In order to improve the information conveyed through the visualization, I decided to create an extra column for distance to the fifth nearest amphitheatre in quintiles. I selected the fifth nearest amphitheatre in order to see whether some amphitheatres were more clustered around several amphitheatres than others.
dist <- ramphs
dist <- within(dist, quintile <- as.integer(cut(nearestFifth, quantile(nearestFifth, probs=0:5/5), include.lowest=TRUE)))
I attempted to select an RColorBrewer palette that would not generate colors that were too similar to be helpful.
mjs_plot(dist, x=start_date, y=nearestFifth) %>% mjs_point(color_accessor=quintile, color_range=brewer.pal(n=8, name="Dark2")[c(1, 2, 4, 6, 8)]) %>%mjs_labs(x="Earliest Possible Construction Date", y="Distance to the Fifth Nearest Amphitheatre")
After formatting the data for mapping, I mapped each quintile of the “nearest fifth amphitheatre” category as a differently colored layer. To make the visualization somewhat intuitive to understand, I used the order of the rainbow to select colors with red as the lowest quintile and purple as the highest quintile.
coordinates(dist) <- ~longitude + latitude
proj4string(dist) <- CRS('+proj=longlat +datum=WGS84')
leaflet() %>% addTiles() %>% addCircles(data=dist[dist$quintile==1,], color="red") %>% addCircles(data=dist[dist$quintile==2,], color="orange") %>% addCircles(data=dist[dist$quintile==3,], color="green") %>% addCircles(data=dist[dist$quintile==4,], color="blue") %>% addCircles(data=dist[dist$quintile==5,], color="purple")
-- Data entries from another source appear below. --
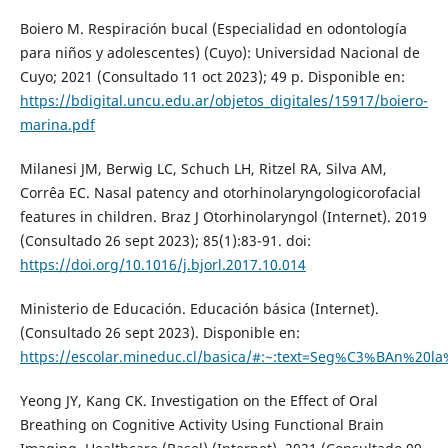
Boiero M. Respiración bucal (Especialidad en odontología
para niños y adolescentes) (Cuyo): Universidad Nacional de
Cuyo; 2021 (Consultado 11 oct 2023); 49 p. Disponible en:
https://bdigital.uncu.edu.ar/objetos_digitales/15917/boiero-
marina.pdf
Milanesi JM, Berwig LC, Schuch LH, Ritzel RA, Silva AM,
Corrêa EC. Nasal patency and otorhinolaryngologicorofacial
features in children. Braz J Otorhinolaryngol (Internet). 2019
(Consultado 26 sept 2023); 85(1):83-91. doi:
https://doi.org/10.1016/j.bjorl.2017.10.014
Ministerio de Educación. Educación básica (Internet).
(Consultado 26 sept 2023). Disponible en:
https://escolar.mineduc.cl/basica/#:~:text=Seg%C3%BAn%20
Yeong JY, Kang CK. Investigation on the Effect of Oral
Breathing on Cognitive Activity Using Functional Brain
It appears that distance from the nearest fifth amphitheatre does not change significantly over time. The latest amphitheatres on the plot represent locations that are both close to many other amphitheatres as well as locations that are far away from other amphitheatres. The map, on the other hand, shows that the greatest amount of clustering occurs in Italy and Tunisia.
The goal of this section is to determine when/whether there were periods of time during which the Romans were investing more effort into constructing amphitheatres. This will be done primarily through dividing up the data on distance to the nearest quarry using a similar process to above. The plot will be created slightly differently.
Using a similar process as above, a column will be created dividing the data on nearest quarry into quartiles.
stone <- ramphs
stone <- within(stone, quartile <- as.integer(cut(quarries.nearest, quantile(quarries.nearest, probs=0:4/4), include.lowest=TRUE)))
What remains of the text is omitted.